▸ **What the task requires**:
Repeat exactly, and nothing more, the lines from the one that includes "INPUT: image. TARGET: <item>liver</item>." through the final line of the entries; skip the pictures.
********
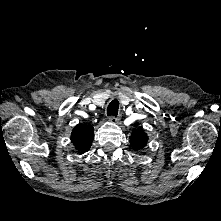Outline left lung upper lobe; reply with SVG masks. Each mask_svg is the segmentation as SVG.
<instances>
[{"label":"left lung upper lobe","instance_id":"5c2ea615","mask_svg":"<svg viewBox=\"0 0 221 221\" xmlns=\"http://www.w3.org/2000/svg\"><path fill=\"white\" fill-rule=\"evenodd\" d=\"M148 136L142 128L134 130L130 137V145L134 151L143 149L147 145Z\"/></svg>","mask_w":221,"mask_h":221}]
</instances>
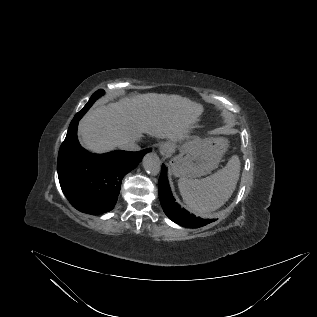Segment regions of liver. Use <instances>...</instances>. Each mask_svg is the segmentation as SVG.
<instances>
[{
	"instance_id": "liver-1",
	"label": "liver",
	"mask_w": 317,
	"mask_h": 317,
	"mask_svg": "<svg viewBox=\"0 0 317 317\" xmlns=\"http://www.w3.org/2000/svg\"><path fill=\"white\" fill-rule=\"evenodd\" d=\"M203 106L175 94L146 93L100 105L86 113L78 134L88 150L104 153L143 134L181 142L200 120Z\"/></svg>"
}]
</instances>
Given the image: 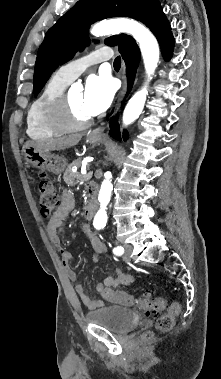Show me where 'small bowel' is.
Segmentation results:
<instances>
[{
	"instance_id": "small-bowel-1",
	"label": "small bowel",
	"mask_w": 221,
	"mask_h": 379,
	"mask_svg": "<svg viewBox=\"0 0 221 379\" xmlns=\"http://www.w3.org/2000/svg\"><path fill=\"white\" fill-rule=\"evenodd\" d=\"M75 206L74 196L68 192L64 191L61 196V202L53 214V216L49 219L47 223V233L49 235L50 240L56 245L60 250L61 261L63 269L69 278V280L73 283L74 289L81 300V302L87 306L88 308H96L102 305L101 300H92L87 293L85 292L83 286L78 281L77 274L71 268V261L73 259L72 253L63 248L60 242V234L64 230V222L67 219L69 213L73 210ZM81 230L85 233V235L90 240L92 248L94 250L93 260L97 261L101 255L106 251V247L104 243L95 235V233L90 229L89 225L84 223L81 225ZM134 281L132 275L125 274L121 269H116L114 275H110L106 277L102 283L104 287H119L121 285H131Z\"/></svg>"
}]
</instances>
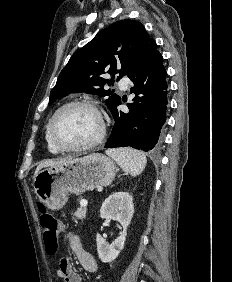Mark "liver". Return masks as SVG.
<instances>
[{
	"mask_svg": "<svg viewBox=\"0 0 232 282\" xmlns=\"http://www.w3.org/2000/svg\"><path fill=\"white\" fill-rule=\"evenodd\" d=\"M70 160L71 159H61V160H58V161L48 160V161L41 162L35 170L34 177L36 176V174L38 172L41 171L42 168L56 166V165L62 164L64 162H67V161H70Z\"/></svg>",
	"mask_w": 232,
	"mask_h": 282,
	"instance_id": "6515ba94",
	"label": "liver"
}]
</instances>
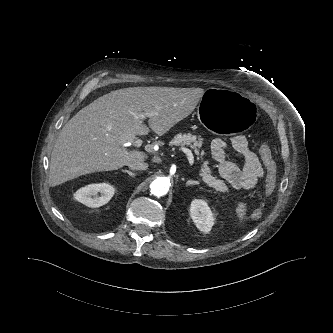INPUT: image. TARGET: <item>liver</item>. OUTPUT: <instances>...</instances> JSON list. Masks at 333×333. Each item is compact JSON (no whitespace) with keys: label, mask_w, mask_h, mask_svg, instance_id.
Masks as SVG:
<instances>
[{"label":"liver","mask_w":333,"mask_h":333,"mask_svg":"<svg viewBox=\"0 0 333 333\" xmlns=\"http://www.w3.org/2000/svg\"><path fill=\"white\" fill-rule=\"evenodd\" d=\"M204 93L202 88L129 87L97 98L61 129L51 154L52 186L144 161V152L126 147L149 132L139 115L147 116L149 127L162 136L192 113Z\"/></svg>","instance_id":"6515ba94"}]
</instances>
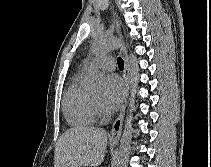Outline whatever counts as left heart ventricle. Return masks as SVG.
********
▸ **Exercise solution**:
INPUT: image. TARGET: <item>liver</item>. OUTPUT: <instances>...</instances> JSON list. Masks at 333×333. Each item is compact JSON (no whitespace) with keys: label, mask_w, mask_h, mask_svg, instance_id.
Masks as SVG:
<instances>
[{"label":"liver","mask_w":333,"mask_h":333,"mask_svg":"<svg viewBox=\"0 0 333 333\" xmlns=\"http://www.w3.org/2000/svg\"><path fill=\"white\" fill-rule=\"evenodd\" d=\"M204 93L202 88L129 87L97 98L61 129L51 154L52 186L144 161V152L126 147L149 132L139 115L147 116L149 127L162 136L192 113Z\"/></svg>","instance_id":"6515ba94"}]
</instances>
Outline whatever counts as left heart ventricle. Return masks as SVG.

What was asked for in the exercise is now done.